LOL... your comments are brilliant and they are real world......
on a very tough, long setup, it is very hard to shoot even a respectable number (90-95) unless you 1) hit your drives a long way (and fairly straight) OR 2) you have a good short game (zero screwed up pitches etc..... I'm always negatively biased on this matter as I play where it is wet ground much of the year).
basically, if you can't make many holes easily in regulation then your par is actually bogey... so now you are looking at 82-85 with ZERO MISTAKES. add in lots of mistakes (most of use) and 93-94 looks pretty goo
also, keeping "actual score" is a big deal.. the only tournament I ever played in, I missed a 4 inch putt. maybe it was 6-8 inch putt but it required zero aiming (reasonable definition). but I stubbed the putter head in the grass.

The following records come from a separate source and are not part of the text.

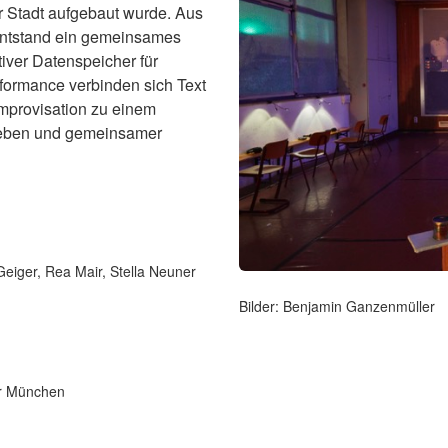
r Stadt aufgebaut wurde. Aus
entstand ein gemeinsames
iver Datenspeicher für
formance verbinden sich Text
Improvisation zu einem
leben und gemeinsamer
eiger, Rea Mair, Stella Neuner
Bilder: Benjamin Ganzenmüller
er München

I think I mentioned this before but I course-marshalled a crappy (but BCGA-sanctioned) senior mens and senior women tournament.. most of the women would still be on the course if they'd applied the actual golf rules (i.e. no drop zone on forced carries..... and there were non set up)... and I've seen black tees in arizona/cali where you need to hit your drive 265+ to make it onto short grass. I'd say even 280 to make short grass at one course in Palm Springs. I would have to find my drives in heavy brush (I think)
Quote:
Originally Posted by Elbow Jobertski
I love these kinds of bets.
I saw some big numbers growing up playing high school golf. The smaller high schools in WV are not known for their golfing depth and we'd have the regional championship on a course playing at 134/72.5 when we usually played 115/68 type joints. The worst was 192. You'd see a lot of 150+ scores so it wasn't like it stood out too much.
The weird thing is the biggest number I saw was in college back in the 90s when we had an informal conference tournament at our home course. One school (this was the lower end of D2) only had three guys available and went looking for a fourth and found a guy that said he played golf and was pretty good, usually shot in the 80s, but needed to borrow some clubs. So they brought him without asking too many questions. We were playing the tips which was 7100+ yds (135/73.9).
I recall his posting 235 the first day. To his credit he did play pretty fast. Everyone was taking like six hours anyway and we were in the last group and he lost a surprisingly small number of balls. He figured out a few things on day 2 (like not bothering with the worst forced carries and use the cart path instead) and smoked it for 198. High drama on the last. He's the only person I've ever finished ahead of in a college tournament, but I can say I beat a guy by 260+ shots...
I figure if he were playing the 107/64.1 track I sometimes play these days and taken a handful of mulligans and other liberties he could have maybe broken 90. He could hit it reasonably hard just not in the air all that much and was a mess around those tough greens.
Which is why I chuckle whenever someone tells me they usually shoot in the 80s.... and then offer a small wager.